The ability to allow that revival by freeing East Germany has been a trump card in Moscow's hand since 1945. Will they ever play that card? And can there ever be a Russian-German reconciliation without that freeing of East Germany?
There can never be a meeting between top Russians and top Germans without that possibility in mind. It is the play which could win the Germans over to the Soviet Union's side.
A wise German diplomat with whom I had many long discussions in Berlin in 1940 told me that someday there would have to be a closer association between Germans and Russians. ``Either we will conquer them by war or we will merge with them through diplomacy,'' he said. That was before Hitler invaded the Soviet Union. Hitler wanted to merge German skill and energy with the raw materials, raw manpower, and space of the Soviet Union.
Such a merger, in any form and by any means, would produce a power capable of dominating the world. The Germans tried to bring about that merger in World Wars I and II. The Soviets have tried to bring it about, under their leadership, since 1945, largely by threats and intimidation.
All of Western Europe would welcome Soviet-German reconciliation - within strict limits. A reconciliation which would lead to an easy, normal, and non-threatening relationship would be welcome because it would vastly reduce the danger of another war in Europe.
But a reconciliation which pulled West Germany out of NATO ties with the West and into the Soviet power orbit would be a sheer horror to the others.
There are no answers to the questions involved in all this in the news from Moscow over the past week. The sessions were said to be friendly. The Soviets sweetened the atmosphere at the talks when Soviet President Mikhail Gorbachev promised to ``solve the problem of the Soviet German minority.''
There are 2 millions ethnic Germans in the Soviet Union. They want freedom to practice their culture and religion. Many wish to return to Germany or to their pre-war homes along the Volga. Their lot will probably be easier.
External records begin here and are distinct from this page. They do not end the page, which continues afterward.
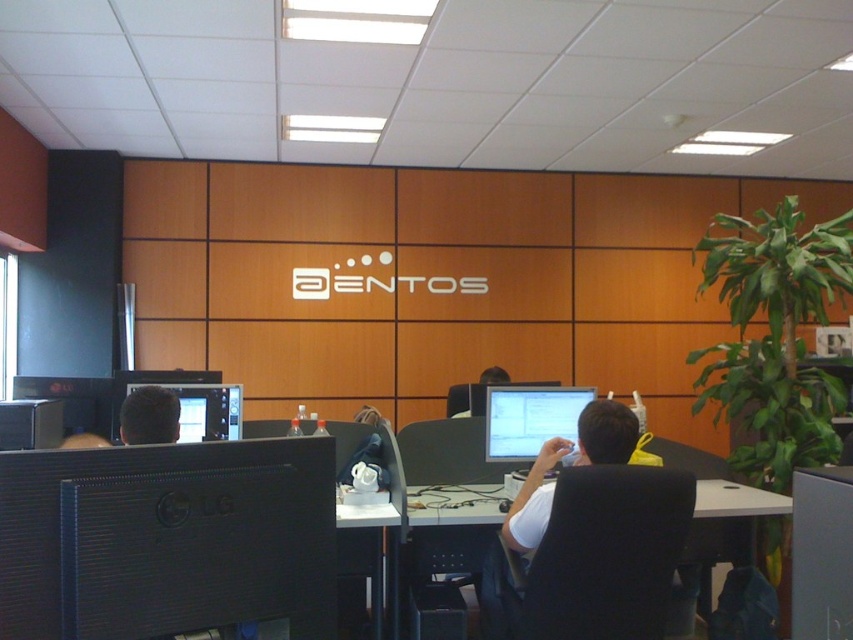 You are setting up a new monitor in the office. The matte black monitor at center is currently placed on the white plastic table at center. Since the monitor is taller than the table, will it block the view of the ENTOS logo on the wall panel behind it?

The matte black monitor at center is taller than the white plastic table at center, so it will block the view of the ENTOS logo on the wall panel behind it because the monitor extends above the table.

In the office scene described, there is a matte black monitor at center and a white plastic table at center. From the perspective of someone facing the wall with the ENTOS logo, which object is positioned to the right?

The matte black monitor at center is positioned to the right of the white plastic table at center.

From the picture: In the office scene described, there is a black glossy monitor at lower left. If you were standing at the point marked by coordinates point (166, 538), would you be directly in front of the monitor?

Yes, the point (166, 538) marks the black glossy monitor at lower left, so standing there places you directly in front of it. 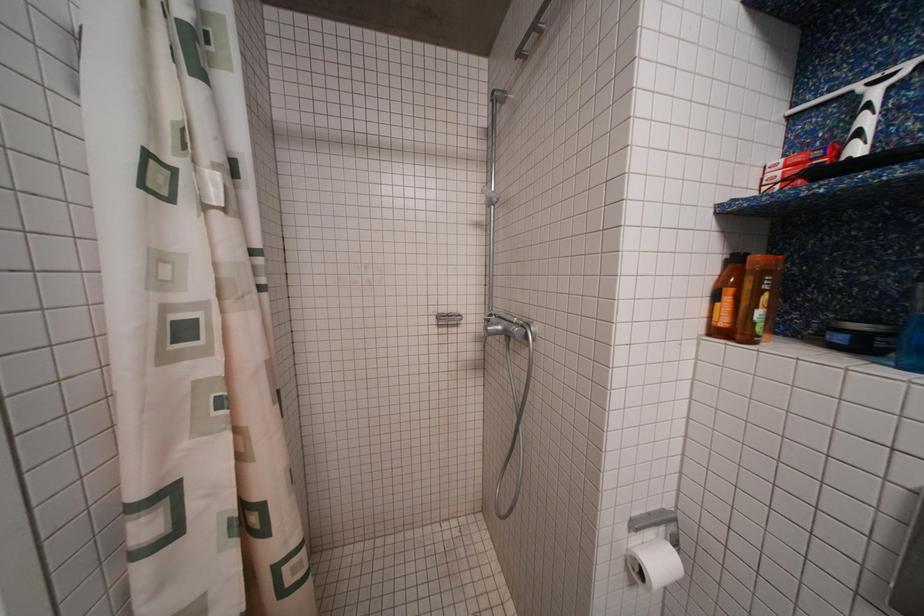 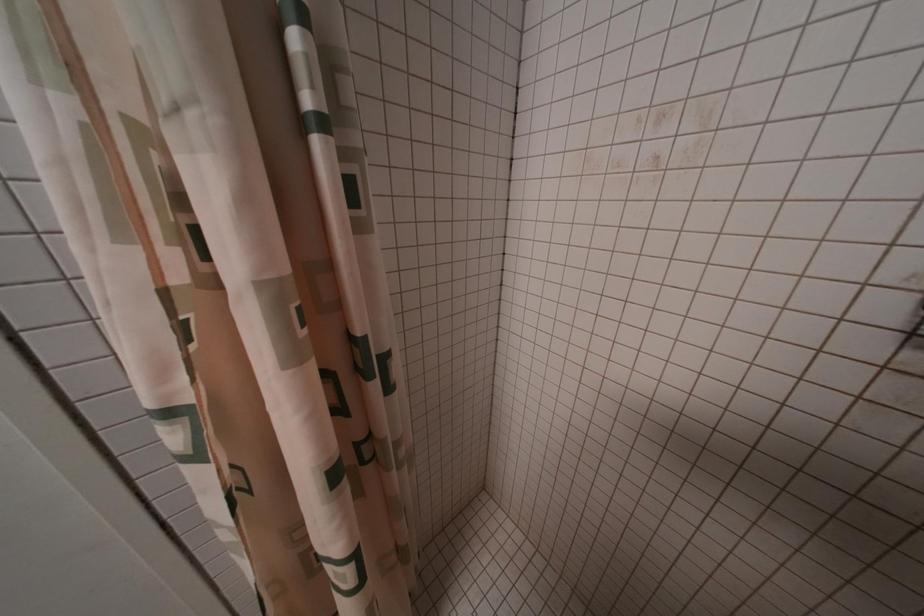 Consider the image. Based on the continuous images, in which direction is the camera rotating?

The rotation direction of the camera is left-down. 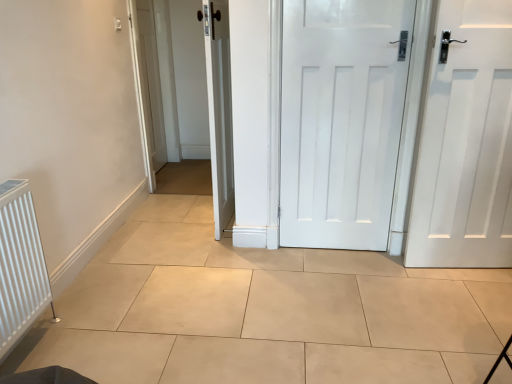 Question: Is white ribbed radiator at left far away from white matte door at right, which is the 1th door in right-to-left order?

Choices:
 (A) no
 (B) yes

Answer: (B)

Question: From a real-world perspective, is white ribbed radiator at left located higher than white matte door at right, which is the 1th door in right-to-left order?

Choices:
 (A) yes
 (B) no

Answer: (B)

Question: Can you confirm if white ribbed radiator at left is positioned to the left of white matte door at right, placed as the third door when sorted from left to right?

Choices:
 (A) no
 (B) yes

Answer: (B)

Question: Is white ribbed radiator at left at the right side of white matte door at right, which is the 1th door in right-to-left order?

Choices:
 (A) no
 (B) yes

Answer: (A)

Question: From the image's perspective, is white ribbed radiator at left below white matte door at right, placed as the third door when sorted from left to right?

Choices:
 (A) yes
 (B) no

Answer: (A)

Question: Is white ribbed radiator at left thinner than white matte door at right, which is the 1th door in right-to-left order?

Choices:
 (A) no
 (B) yes

Answer: (A)

Question: Is white matte door at center, marked as the second door in a left-to-right arrangement, located outside white ribbed radiator at left?

Choices:
 (A) no
 (B) yes

Answer: (B)

Question: Is white matte door at center, marked as the second door in a left-to-right arrangement, positioned far away from white ribbed radiator at left?

Choices:
 (A) no
 (B) yes

Answer: (B)

Question: Is white matte door at center, the 2th door from the right, turned away from white ribbed radiator at left?

Choices:
 (A) yes
 (B) no

Answer: (B)

Question: From the image's perspective, is white matte door at center, the 2th door from the right, located beneath white ribbed radiator at left?

Choices:
 (A) no
 (B) yes

Answer: (A)

Question: Is white matte door at center, marked as the second door in a left-to-right arrangement, wider than white ribbed radiator at left?

Choices:
 (A) no
 (B) yes

Answer: (A)

Question: Considering the relative positions of white matte door at center, marked as the second door in a left-to-right arrangement, and white ribbed radiator at left in the image provided, is white matte door at center, marked as the second door in a left-to-right arrangement, to the left of white ribbed radiator at left from the viewer's perspective?

Choices:
 (A) no
 (B) yes

Answer: (A)

Question: From a real-world perspective, does white matte door at center, marked as the second door in a left-to-right arrangement, stand above white matte door at right, which is the 1th door in right-to-left order?

Choices:
 (A) yes
 (B) no

Answer: (A) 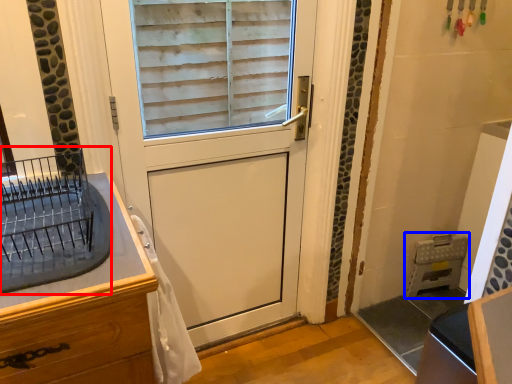 Question: Which of the following is the closest to the observer, appliance (highlighted by a red box) or appliance (highlighted by a blue box)?

Choices:
 (A) appliance
 (B) appliance

Answer: (A) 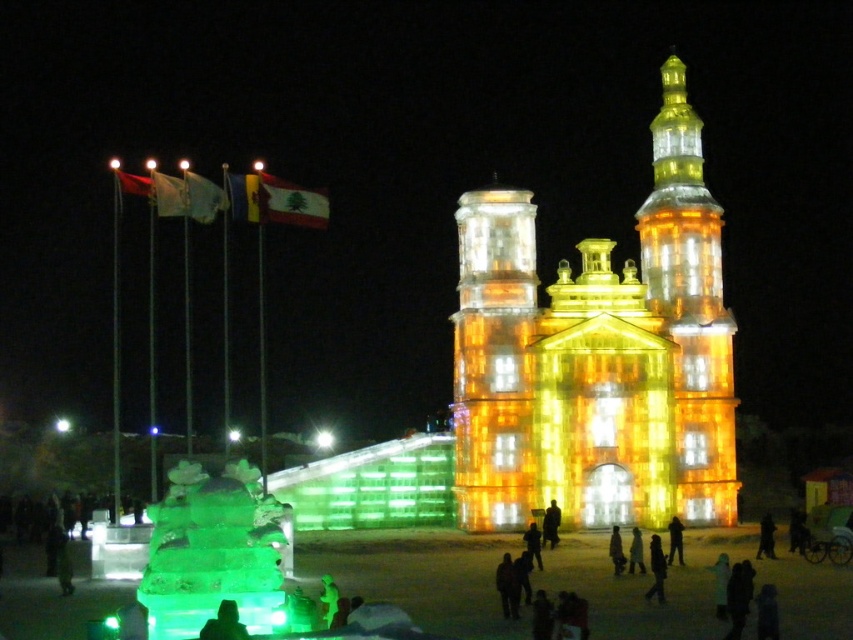 Which is below, illuminated glass tower at upper right or illuminated ice tower at center?

illuminated ice tower at center is lower down.

Does point (695, 497) come farther from viewer compared to point (496, 474)?

Yes, point (695, 497) is behind point (496, 474).

This screenshot has width=853, height=640. Find the location of `illuminated glass tower at upper right`. illuminated glass tower at upper right is located at coordinates (689, 307).

Does point (553, 346) come behind point (676, 56)?

No.

Which is more to the right, illuminated ice sculpture at center or illuminated glass tower at upper right?

From the viewer's perspective, illuminated glass tower at upper right appears more on the right side.

Between point (625, 387) and point (679, 154), which one is positioned behind?

The point (679, 154) is more distant.

Locate an element on the screen. This screenshot has width=853, height=640. illuminated ice sculpture at center is located at coordinates 598,356.

Describe the element at coordinates (598, 356) in the screenshot. I see `illuminated ice sculpture at center` at that location.

Does point (601, 468) come behind point (492, 353)?

Yes.

Locate an element on the screen. This screenshot has width=853, height=640. illuminated ice sculpture at center is located at coordinates (x=598, y=356). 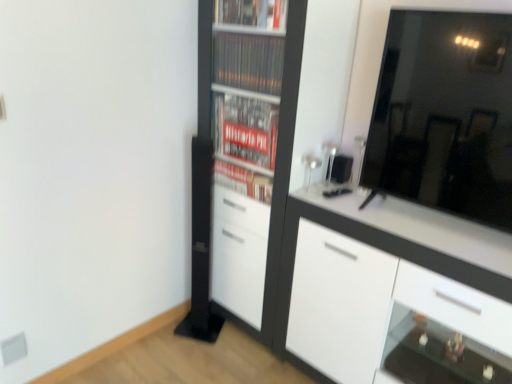 Question: Can you confirm if white glossy cabinet at right is shorter than transparent glass shelf at lower right?

Choices:
 (A) yes
 (B) no

Answer: (B)

Question: Could you tell me if white glossy cabinet at right is turned towards transparent glass shelf at lower right?

Choices:
 (A) yes
 (B) no

Answer: (A)

Question: From a real-world perspective, is white glossy cabinet at right positioned under transparent glass shelf at lower right based on gravity?

Choices:
 (A) yes
 (B) no

Answer: (B)

Question: Does white glossy cabinet at right have a greater height compared to transparent glass shelf at lower right?

Choices:
 (A) no
 (B) yes

Answer: (B)

Question: Is white glossy cabinet at right touching transparent glass shelf at lower right?

Choices:
 (A) yes
 (B) no

Answer: (B)

Question: Is transparent glass shelf at lower right completely or partially inside white glossy cabinet at right?

Choices:
 (A) no
 (B) yes

Answer: (B)

Question: Is transparent glass shelf at lower right oriented away from black glossy mirror at upper right?

Choices:
 (A) yes
 (B) no

Answer: (B)

Question: Is transparent glass shelf at lower right with black glossy mirror at upper right?

Choices:
 (A) no
 (B) yes

Answer: (A)

Question: Is there a large distance between transparent glass shelf at lower right and black glossy mirror at upper right?

Choices:
 (A) yes
 (B) no

Answer: (B)

Question: Is black glossy mirror at upper right located within transparent glass shelf at lower right?

Choices:
 (A) yes
 (B) no

Answer: (B)

Question: Is transparent glass shelf at lower right not inside black glossy mirror at upper right?

Choices:
 (A) yes
 (B) no

Answer: (A)

Question: Considering the relative sizes of transparent glass shelf at lower right and black glossy mirror at upper right in the image provided, is transparent glass shelf at lower right smaller than black glossy mirror at upper right?

Choices:
 (A) yes
 (B) no

Answer: (A)

Question: Can white matte cupboard at center be found inside black glossy mirror at upper right?

Choices:
 (A) no
 (B) yes

Answer: (A)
Kohl also said the Soviets promised to release all political prisoners by the end of the year.
Nothing else happened, so far as we in the West yet know, that went beyond plans for more trade between the two countries and for easier treatment of ethnic Germans in the Soviet Union.
But whenever West Germans and Soviets get together, outsiders get edgy. A mention of Rapallo (the 1922 pact between Germany and the Soviet Union)makes any Western diplomat shiver. Western diplomats were edgy this past week as they devoured reports from the Kremlin about how Mr. Gorbachev and West Germany's Chancellor Helmut Kohl got along together.
It is generally assumed in the West that the last piece of Stalin's empire which Gorbachev would ever release would be East Germany. And to keep East Germany he must also keep Poland and Czechoslovakia. The supply lines to his 20 divisions in East Germany run through those other two countries.
Many are astonished at his apparent willingness to loosen the Soviet grip on the Baltic states. He seems to be allowing Lithuania a degree of autonomy inconceivable earlier. But the Baltic littoral is not East Germany.